OSError: image file is truncated (28 bytes not processed) during learning

Thank you @ptrblck for yor reply,

I wrote custom Dataset. Here is a code:

class DatasetLoader(Dataset):

    def __init__(self, X, y, input_transform=None, label_transform=None):

        self.data = X
        self.labels = y
        self.input_transform = input_transform
        self.label_transform = label_transform

    @staticmethod
    def load_dataset(data_dir: str):
        logger.debug(f"load_dataset: Loading dataset from {data_dir}")

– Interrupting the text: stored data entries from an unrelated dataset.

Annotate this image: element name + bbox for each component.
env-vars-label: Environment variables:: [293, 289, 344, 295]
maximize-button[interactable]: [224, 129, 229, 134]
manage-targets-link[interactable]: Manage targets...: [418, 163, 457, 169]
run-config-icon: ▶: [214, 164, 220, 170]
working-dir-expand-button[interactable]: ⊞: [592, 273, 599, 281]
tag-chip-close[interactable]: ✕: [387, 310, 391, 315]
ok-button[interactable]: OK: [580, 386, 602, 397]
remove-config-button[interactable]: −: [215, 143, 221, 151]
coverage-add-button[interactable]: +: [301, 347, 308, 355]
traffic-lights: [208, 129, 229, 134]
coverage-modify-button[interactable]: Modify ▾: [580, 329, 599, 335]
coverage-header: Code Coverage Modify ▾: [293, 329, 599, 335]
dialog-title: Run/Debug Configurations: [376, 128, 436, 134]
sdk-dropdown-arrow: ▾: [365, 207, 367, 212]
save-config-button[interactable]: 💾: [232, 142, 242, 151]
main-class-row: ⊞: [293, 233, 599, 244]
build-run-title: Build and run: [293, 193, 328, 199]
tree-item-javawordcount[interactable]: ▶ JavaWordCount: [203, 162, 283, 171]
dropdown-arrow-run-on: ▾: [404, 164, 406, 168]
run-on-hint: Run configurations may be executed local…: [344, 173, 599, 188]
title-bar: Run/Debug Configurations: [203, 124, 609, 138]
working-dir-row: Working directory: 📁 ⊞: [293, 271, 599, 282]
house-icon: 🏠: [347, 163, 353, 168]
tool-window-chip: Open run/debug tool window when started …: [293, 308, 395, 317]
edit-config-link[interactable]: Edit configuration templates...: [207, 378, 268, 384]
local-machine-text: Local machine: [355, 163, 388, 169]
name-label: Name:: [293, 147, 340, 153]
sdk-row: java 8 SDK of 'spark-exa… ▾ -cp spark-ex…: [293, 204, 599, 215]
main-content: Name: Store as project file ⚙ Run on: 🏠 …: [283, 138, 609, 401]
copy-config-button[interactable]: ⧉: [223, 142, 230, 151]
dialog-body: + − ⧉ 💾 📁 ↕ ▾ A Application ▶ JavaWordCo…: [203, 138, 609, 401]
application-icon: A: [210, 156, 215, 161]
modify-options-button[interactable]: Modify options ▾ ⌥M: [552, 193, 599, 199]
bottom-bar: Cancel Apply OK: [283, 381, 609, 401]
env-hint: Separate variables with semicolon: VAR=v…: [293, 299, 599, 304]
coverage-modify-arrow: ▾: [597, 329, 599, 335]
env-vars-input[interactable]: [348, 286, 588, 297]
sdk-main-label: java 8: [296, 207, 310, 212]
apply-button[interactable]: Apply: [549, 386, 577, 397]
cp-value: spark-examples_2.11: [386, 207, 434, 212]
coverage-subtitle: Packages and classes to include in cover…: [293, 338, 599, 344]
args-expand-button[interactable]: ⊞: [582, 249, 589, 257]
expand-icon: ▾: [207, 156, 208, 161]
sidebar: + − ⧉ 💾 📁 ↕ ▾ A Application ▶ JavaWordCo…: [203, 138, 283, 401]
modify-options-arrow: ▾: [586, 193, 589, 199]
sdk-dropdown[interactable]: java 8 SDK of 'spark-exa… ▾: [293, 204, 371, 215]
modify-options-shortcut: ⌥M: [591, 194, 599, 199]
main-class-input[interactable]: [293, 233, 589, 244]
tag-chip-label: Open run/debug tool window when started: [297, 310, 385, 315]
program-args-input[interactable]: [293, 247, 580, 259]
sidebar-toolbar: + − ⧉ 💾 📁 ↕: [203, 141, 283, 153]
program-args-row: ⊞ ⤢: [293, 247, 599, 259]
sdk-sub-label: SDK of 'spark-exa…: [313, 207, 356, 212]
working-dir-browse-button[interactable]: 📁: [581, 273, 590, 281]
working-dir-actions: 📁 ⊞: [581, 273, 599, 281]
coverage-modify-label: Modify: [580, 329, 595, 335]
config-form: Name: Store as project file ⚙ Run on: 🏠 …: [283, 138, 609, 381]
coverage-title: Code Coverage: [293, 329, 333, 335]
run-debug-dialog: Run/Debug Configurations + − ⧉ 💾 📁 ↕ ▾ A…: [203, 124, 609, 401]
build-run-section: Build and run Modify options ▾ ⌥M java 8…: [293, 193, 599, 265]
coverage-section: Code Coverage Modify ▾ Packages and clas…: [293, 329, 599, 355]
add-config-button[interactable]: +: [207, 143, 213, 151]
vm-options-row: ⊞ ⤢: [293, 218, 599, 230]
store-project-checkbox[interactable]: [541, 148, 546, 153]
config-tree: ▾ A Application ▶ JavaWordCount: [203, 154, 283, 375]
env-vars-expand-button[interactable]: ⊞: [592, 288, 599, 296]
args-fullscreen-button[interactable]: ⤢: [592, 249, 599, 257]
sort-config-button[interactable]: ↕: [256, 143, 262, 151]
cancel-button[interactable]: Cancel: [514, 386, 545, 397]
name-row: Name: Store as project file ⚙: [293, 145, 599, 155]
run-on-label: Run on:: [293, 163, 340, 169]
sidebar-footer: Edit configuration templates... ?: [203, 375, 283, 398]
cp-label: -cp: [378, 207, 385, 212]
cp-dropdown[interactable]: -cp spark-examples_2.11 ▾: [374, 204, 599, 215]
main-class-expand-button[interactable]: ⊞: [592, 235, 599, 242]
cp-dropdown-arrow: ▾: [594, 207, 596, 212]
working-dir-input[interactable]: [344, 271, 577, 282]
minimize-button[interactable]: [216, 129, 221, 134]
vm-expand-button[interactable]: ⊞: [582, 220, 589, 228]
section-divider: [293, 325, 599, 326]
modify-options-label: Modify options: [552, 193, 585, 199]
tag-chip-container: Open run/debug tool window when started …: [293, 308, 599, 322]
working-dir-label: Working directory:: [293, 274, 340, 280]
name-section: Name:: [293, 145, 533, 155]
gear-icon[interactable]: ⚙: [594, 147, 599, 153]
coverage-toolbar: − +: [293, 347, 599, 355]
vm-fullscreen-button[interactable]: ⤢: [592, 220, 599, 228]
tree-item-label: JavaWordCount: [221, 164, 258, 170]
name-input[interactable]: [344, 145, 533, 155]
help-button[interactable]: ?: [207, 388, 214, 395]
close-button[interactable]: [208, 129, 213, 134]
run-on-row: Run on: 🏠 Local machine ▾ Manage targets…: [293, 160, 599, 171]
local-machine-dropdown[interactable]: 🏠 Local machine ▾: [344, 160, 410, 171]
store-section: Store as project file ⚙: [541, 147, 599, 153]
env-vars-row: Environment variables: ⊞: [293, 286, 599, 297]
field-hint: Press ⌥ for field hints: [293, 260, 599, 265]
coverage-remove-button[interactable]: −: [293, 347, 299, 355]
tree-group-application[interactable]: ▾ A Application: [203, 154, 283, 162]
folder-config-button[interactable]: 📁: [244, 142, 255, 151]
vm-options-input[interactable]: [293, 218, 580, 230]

        inputs_dir = f'{data_dir}/inputs'
        labels_dir = f'{data_dir}/labels'

        inputs = []
        for image_path in tqdm(glob.glob(inputs_dir + '/*')):
            image = Image.open(image_path)
            inputs.append(image)

        labels = []
        for image_path in tqdm(glob.glob(labels_dir + '/*')):
            label = Image.open(image_path).convert('L')
            labels.append(label)

        return inputs, labels

    def __len__(self):
        return len(self.data)

    def __getitem__(self, idx):
        data = self.data[idx]
        if self.input_transform is not None:
            data = self.input_transform(data)

        label = self.labels[idx]
        if self.label_transform is not None:
            label = self.label_transform(label)
        return data, label

Also i zipped dataset folder, moved to dedicated server via scp and check sha256sum. Everything was good.

Thanks for the code!
You could add a try ... expect block around the loop where Image.open is called and see, which image makes problems.
Maybe you are using different PIL versions, such that this issue was fixed on your local machine?

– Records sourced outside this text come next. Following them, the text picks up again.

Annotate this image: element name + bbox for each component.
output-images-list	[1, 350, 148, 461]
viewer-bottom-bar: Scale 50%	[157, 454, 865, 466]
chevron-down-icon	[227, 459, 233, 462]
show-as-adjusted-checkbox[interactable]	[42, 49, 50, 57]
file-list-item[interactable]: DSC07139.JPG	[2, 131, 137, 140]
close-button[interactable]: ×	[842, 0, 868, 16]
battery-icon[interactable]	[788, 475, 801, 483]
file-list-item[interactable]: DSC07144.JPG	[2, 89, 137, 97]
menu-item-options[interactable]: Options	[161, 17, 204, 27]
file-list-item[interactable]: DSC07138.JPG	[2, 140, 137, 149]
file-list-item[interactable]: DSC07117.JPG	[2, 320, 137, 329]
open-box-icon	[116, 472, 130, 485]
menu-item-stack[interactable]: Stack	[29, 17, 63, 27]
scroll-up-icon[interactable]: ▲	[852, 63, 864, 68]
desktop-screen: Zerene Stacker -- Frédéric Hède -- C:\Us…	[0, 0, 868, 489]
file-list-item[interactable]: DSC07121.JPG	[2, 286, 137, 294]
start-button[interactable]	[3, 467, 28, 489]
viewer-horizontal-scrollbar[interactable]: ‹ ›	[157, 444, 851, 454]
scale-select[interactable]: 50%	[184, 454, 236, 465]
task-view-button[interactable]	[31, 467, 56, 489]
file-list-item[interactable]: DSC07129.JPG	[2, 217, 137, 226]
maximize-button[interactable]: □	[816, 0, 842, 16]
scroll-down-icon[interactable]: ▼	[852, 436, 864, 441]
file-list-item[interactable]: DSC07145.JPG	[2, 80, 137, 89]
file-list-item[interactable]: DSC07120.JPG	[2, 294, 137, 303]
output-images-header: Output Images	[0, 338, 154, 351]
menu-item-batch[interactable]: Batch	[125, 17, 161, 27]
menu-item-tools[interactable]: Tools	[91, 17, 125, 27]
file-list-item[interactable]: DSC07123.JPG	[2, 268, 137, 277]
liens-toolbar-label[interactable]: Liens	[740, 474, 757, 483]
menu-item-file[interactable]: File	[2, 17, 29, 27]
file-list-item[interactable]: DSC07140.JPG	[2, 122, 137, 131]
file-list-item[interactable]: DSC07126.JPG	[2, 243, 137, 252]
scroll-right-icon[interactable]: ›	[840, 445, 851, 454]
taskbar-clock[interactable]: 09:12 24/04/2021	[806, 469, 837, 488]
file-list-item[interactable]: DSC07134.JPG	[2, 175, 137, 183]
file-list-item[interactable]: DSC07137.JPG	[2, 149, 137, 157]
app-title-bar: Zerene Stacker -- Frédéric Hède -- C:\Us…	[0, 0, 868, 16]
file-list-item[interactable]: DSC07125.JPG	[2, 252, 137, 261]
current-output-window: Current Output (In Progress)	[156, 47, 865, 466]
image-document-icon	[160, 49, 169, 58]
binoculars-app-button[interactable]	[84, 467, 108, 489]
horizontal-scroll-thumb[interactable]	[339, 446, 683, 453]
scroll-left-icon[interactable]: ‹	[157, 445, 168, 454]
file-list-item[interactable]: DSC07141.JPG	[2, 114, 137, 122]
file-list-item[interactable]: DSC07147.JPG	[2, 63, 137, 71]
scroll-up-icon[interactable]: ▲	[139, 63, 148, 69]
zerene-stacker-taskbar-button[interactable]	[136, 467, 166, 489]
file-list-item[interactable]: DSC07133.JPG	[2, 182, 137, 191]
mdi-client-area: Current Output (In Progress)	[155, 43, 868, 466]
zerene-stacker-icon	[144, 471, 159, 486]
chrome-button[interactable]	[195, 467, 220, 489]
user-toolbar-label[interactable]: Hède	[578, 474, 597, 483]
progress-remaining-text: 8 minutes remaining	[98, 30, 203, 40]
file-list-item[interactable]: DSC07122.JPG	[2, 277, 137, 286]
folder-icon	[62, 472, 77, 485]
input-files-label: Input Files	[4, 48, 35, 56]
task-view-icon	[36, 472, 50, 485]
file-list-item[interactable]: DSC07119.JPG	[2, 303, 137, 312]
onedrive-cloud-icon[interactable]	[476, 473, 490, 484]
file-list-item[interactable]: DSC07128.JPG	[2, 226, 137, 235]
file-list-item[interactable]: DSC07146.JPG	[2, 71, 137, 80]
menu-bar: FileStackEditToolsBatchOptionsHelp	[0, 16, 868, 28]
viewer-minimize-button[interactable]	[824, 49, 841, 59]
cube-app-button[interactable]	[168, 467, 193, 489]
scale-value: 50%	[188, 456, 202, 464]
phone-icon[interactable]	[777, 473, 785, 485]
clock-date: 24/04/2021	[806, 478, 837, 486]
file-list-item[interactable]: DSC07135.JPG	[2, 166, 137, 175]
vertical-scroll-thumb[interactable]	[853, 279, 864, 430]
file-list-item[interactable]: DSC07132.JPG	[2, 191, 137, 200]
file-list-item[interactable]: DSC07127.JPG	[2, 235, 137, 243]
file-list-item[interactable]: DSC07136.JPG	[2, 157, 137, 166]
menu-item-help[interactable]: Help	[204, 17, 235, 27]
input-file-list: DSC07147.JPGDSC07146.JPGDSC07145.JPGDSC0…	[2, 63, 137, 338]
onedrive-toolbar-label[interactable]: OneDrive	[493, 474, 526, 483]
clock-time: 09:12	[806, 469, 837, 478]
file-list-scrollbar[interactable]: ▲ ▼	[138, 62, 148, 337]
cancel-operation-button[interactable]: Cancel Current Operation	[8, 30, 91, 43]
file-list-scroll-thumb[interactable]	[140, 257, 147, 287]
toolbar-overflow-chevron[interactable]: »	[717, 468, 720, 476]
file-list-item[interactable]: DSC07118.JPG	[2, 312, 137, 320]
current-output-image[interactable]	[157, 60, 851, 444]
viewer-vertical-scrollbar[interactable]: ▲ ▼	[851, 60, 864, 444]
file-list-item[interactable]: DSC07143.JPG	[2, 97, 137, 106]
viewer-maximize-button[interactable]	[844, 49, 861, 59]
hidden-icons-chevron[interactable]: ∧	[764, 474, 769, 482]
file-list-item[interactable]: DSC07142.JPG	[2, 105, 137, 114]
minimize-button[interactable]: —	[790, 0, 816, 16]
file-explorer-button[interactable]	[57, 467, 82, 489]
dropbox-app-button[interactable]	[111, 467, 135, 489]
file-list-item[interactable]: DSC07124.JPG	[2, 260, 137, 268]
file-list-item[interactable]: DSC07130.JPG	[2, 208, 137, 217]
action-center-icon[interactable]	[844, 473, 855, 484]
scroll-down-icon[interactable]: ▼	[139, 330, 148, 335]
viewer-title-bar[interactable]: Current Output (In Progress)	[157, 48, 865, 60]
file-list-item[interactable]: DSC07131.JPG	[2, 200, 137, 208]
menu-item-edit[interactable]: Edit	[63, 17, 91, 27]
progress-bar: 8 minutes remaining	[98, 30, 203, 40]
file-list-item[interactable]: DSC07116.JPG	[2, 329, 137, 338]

Actually, image loading works good. I checked it in jupyter. Also, code using shown below:

def load_datasets(data_dir, input_size, test_pct=0.2, eval_size=10):
    train_transform, test_transform, label_transform = create_transforms(input_size)

    X, y = DatasetLoader.load_dataset(data_dir)
    train_slice = round((1 - test_pct) * len(X))

    train_data = DatasetLoader(X[:train_slice], y[:train_slice],
                               input_transform=train_transform, label_transform=label_transform)
    test_data = DatasetLoader(X[train_slice:], y[train_slice:],
                              input_transform=test_transform, label_transform=label_transform)
    eval_data = DatasetLoader(X[-eval_size:], y[-eval_size:],
                              input_transform=test_transform, label_transform=label_transform)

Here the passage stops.